Start of Material provided

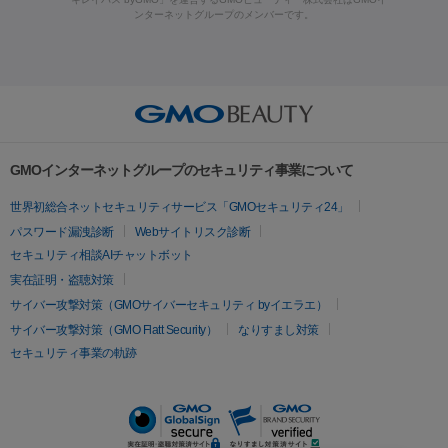
ラフォーマー（ウルトラフォーマーⅢ）
サーマクール
イントラ
ンターネットグループのメンバーです。
ット注射
レーザーピーリング
レーザー治療（しみスポット照
脂肪冷却
セル
イントラジェン
QスイッチYAGレーザー
Qスイッチルビ
射）
ベルベットスキン
レーザー治療（赤み改善）
マイクロボ
ーレーザー
ヴァンキッシュ
ミラドライ
フォトRF
美肌
トックス（ボトックスリフト）
クリーニング
GLP-1
セラミッ
美容点滴
美容注射
ケミカルピーリング
マッサージピール
その他
ク治療
医療脱毛（ヒゲ）
ポテンツァ
トラネキサム酸
ジェ
イオン導入
エレクトロポレーション
レーザーピーリング
美
リードファインリフト
肩こり注射
ドラッグデリバリー（ポテン
ントルマックスプロ
イボ取り
シミ取り
シミ取り（皮膚科）
容内服
ツァ）
ハイドラジェントル
ルメッカ
ジェネシス
リジュラン
ラ
GMOインターネットグループのセキュリティ事業について
イムライト
Vビーム
シルファーム
スネコス
インモード
疲労回復・健康
世界初総合ネットセキュリティサービス「GMOセキュリティ24」
オリジオ
ミラノリピール
サーマジェン
リバースピール
パスワード漏洩診断
Webサイトリスク診断
プラセンタ注射
にんにく注射
オンダリフト
ジュベルック
ルビーフラクショナル
セキュリティ相談AIチャットボット
実在証明・盗聴対策
医療脱毛
サイバー攻撃対策（GMOサイバーセキュリティ byイエラエ）
医療脱毛（VIO）
医療脱毛
サイバー攻撃対策（GMO Flatt Security）
なりすまし対策
セキュリティ事業の軌跡
その他
二重埋没
アートメイク
ガミースマイル治療
オフィスホワイト
ニング
ピアス穴あけ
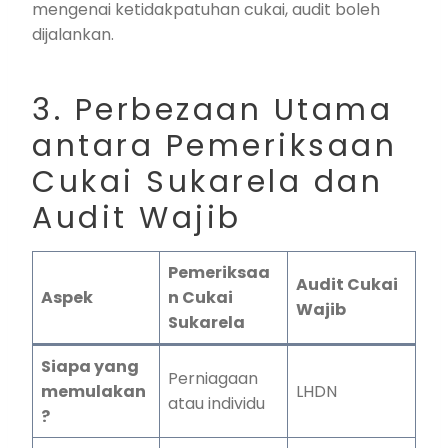
mengenai ketidakpatuhan cukai, audit boleh
dijalankan.
3. Perbezaan Utama
antara Pemeriksaan
Cukai Sukarela dan
Audit Wajib
Pemeriksaa
Audit Cukai
Aspek
n Cukai
Wajib
Sukarela
Siapa yang
Perniagaan
memulakan
LHDN
atau individu
?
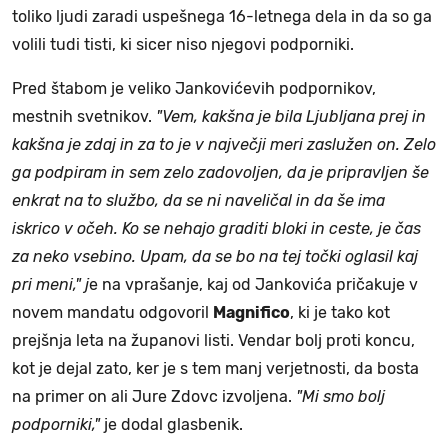
toliko ljudi zaradi uspešnega 16-letnega dela in da so ga
volili tudi tisti, ki sicer niso njegovi podporniki.
Pred štabom je veliko Jankovićevih podpornikov,
mestnih svetnikov.
"Vem, kakšna je bila Ljubljana prej in
kakšna je zdaj in za to je v največji meri zaslužen on. Zelo
ga podpiram in sem zelo zadovoljen, da je pripravljen še
enkrat na to službo, da se ni naveličal in da še ima
iskrico v očeh. Ko se nehajo graditi bloki in ceste, je čas
za neko vsebino. Upam, da se bo na tej točki oglasil kaj
pri meni," j
e na vprašanje, kaj od Jankovića pričakuje v
novem mandatu odgovoril
Magnifico
, ki je tako kot
prejšnja leta na županovi listi. Vendar bolj proti koncu,
kot je dejal zato, ker je s tem manj verjetnosti, da bosta
na primer on ali Jure Zdovc izvoljena.
"Mi smo bolj
podporniki,"
je dodal glasbenik.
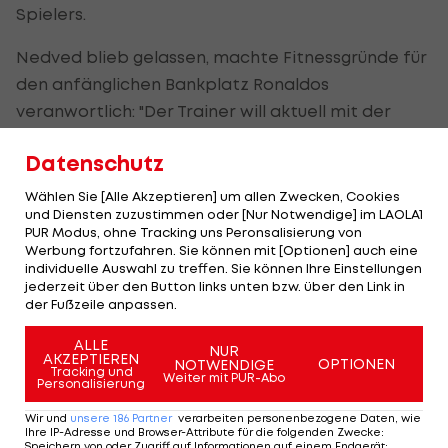
Spielers.
Nedved blieb gelassen, machte Fitnessgründe für
den anfänglichen Bankplatz Ronaldos
veranwortlich: "Der Trainer will aktuell mit der
stärksten Mannschaft spielen. Chiellini ist auch auf
Datenschutz
der Bank gesessen. Wir wollen mit dem
wettbewerbsfähigsten Team antreten." Ein
Wählen Sie [Alle Akzeptieren] um allen Zwecken, Cookies
und Diensten zuzustimmen oder [Nur Notwendige] im LAOLA1
wirkliches Dementi ist dabei jedoch nicht
PUR Modus, ohne Tracking uns Peronsalisierung von
herauszuhören.
Werbung fortzufahren. Sie können mit [Optionen] auch eine
individuelle Auswahl zu treffen. Sie können Ihre Einstellungen
jederzeit über den Button links unten bzw. über den Link in
Auch nicht bei Trainer Massimo Allegri, der lobte
der Fußzeile anpassen.
stattdessen die Teamplayer-Fähigkeiten des
fünffachen Weltfußballers: "Ronaldo begreift, dass
ALLE
NUR
AKZEPTIEREN
OPTIONEN
NOTWENDIGE
die Meisterschaft lang ist. Er kann auch bei einem
Tracking und
Weiter mit PUR-Abo
Personalisierung
Einsatz von nur 30 oder 40 Minuten entscheidend
Wir und
unsere
186
Partner
verarbeiten personenbezogene Daten, wie
sein."
Ihre IP-Adresse und Browser-Attribute für die folgenden Zwecke
:
Speichern von oder Zugriff auf Informationen auf einem Endgerät;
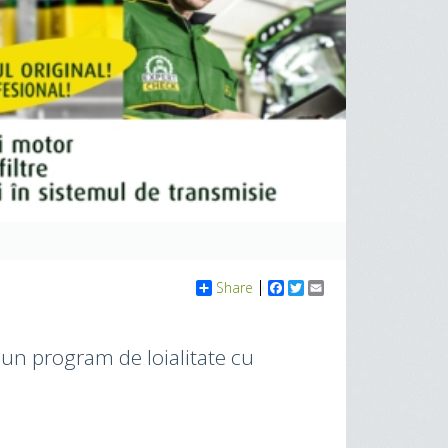
Share
Facebook
Twitter
Email
un program de loialitate cu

End of Material provided

If the word "サイバー攻撃対策" is on a line above, return that line.

# [Result of this exercise]
サイバー攻撃対策（GMOサイバーセキュリティ byイエラエ）
サイバー攻撃対策（GMO Flatt Security）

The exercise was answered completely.